LCP analyse Land Registry Data on new build sales highlighting housing in 2016 for Prime Central London and Inner London.
London Central Portfolio Limited (LCP) has analysed just released Land Registry Data on new build sales, following reports that Battersea Power Station is re-examining its “delivery priorities with a view to easing the financial burden”. The station has reportedly reached a “critical stage” and has written down its projected investment returns (IRR) from 20% to 8.29%. Some of the proposed affordable homes are being moved to a later phase in the scheme, and a review mechanism is being introduced to determine the amount of affordable housing that the scheme can viably deliver.
The analysis has highlighted the following:
Prime Central London
44% of all the new flat sales in 2016 took place in Q1 as buyers rushed to beat the deadline for the new additional rate Stamp Duty. This was the highest number of new build sales recorded for any previous quarter.
However, completed sales of new build flats were down 41.4% by the end of 2016, compared to the previous year.
Average prices for new builds also fell 8.7% to £1.9M.
The luxury end of the market (£5M+) was worst affected with an annual fall in new build sales of 57%.
In contrast, this compared with a fall in sales for PCL as a whole (old and new stock) of 29%.
Unlike new build flats, PCL as a whole also saw a 3.75% rise in average prices.
Inner London (9 inner boroughs outside (PCL).
Overall completed sales of new build flats were down 3.9% by the end of 2016, compared to the previous year.

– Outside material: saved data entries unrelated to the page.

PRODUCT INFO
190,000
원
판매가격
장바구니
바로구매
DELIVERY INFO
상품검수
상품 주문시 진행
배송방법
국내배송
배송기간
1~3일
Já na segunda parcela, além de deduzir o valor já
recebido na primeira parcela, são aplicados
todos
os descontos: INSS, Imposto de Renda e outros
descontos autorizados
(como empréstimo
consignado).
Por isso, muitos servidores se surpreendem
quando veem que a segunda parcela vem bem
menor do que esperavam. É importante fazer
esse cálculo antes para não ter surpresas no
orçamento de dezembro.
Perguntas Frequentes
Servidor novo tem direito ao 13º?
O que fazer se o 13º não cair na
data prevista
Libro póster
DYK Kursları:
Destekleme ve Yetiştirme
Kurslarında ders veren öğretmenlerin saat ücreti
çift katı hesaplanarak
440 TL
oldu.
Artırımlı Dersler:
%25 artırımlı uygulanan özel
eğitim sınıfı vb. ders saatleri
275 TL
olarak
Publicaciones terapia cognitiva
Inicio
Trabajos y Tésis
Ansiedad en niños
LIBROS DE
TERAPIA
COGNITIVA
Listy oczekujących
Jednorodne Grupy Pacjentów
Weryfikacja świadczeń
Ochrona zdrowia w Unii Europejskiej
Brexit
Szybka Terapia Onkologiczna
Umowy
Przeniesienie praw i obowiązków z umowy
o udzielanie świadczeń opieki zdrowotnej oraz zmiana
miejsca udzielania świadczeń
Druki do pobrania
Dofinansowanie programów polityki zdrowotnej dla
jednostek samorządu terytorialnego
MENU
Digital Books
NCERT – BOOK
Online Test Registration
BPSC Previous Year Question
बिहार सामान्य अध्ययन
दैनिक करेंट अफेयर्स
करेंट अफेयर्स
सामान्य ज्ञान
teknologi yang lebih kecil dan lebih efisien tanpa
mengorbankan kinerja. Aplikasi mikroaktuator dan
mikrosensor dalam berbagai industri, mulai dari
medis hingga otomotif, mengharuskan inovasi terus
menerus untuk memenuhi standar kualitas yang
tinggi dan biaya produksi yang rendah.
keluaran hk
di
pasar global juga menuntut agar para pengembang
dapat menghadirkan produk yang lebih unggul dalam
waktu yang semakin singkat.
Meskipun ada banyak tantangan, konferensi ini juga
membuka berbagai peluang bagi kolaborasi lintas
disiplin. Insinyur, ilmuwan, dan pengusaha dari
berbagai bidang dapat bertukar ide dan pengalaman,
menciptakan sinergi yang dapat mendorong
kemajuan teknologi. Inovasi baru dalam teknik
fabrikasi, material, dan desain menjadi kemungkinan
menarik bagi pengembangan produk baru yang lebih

However, a significant 29% quarterly fall was recorded in Q4.
After a price surge in the first half of the year, price growth has stalled with a 2.1% fall in prices by the end of 2016.
The luxury end of the market (£5M+) was worst affected with a 51% fall in new build sales.
There was also a significant 34.6% fall in Q4 new build sales under £1M. This sector represents 88% of all new builds in Inner London.
With completed new build sales now registered for 2016, London Central Portfolio has analysed the marked effect that residential tax changes and Brexit uncertainty has had on this market. According to just released Land Registry data, new developments in Prime Central London (PCL) have been worst affected.
A 38% fall in sales was also seen for new build properties under £1M.
The distorting effect of the Government’s tax changes is clearly evident. With buyers rushing to beat 2016’s deadline for the new additional rate Stamp Duty on second properties in April, 44% of all PCL’s new build sales took place in Q1. This represented a 91% increase over the previous year and the highest number of new build sales recorded in any previous quarter.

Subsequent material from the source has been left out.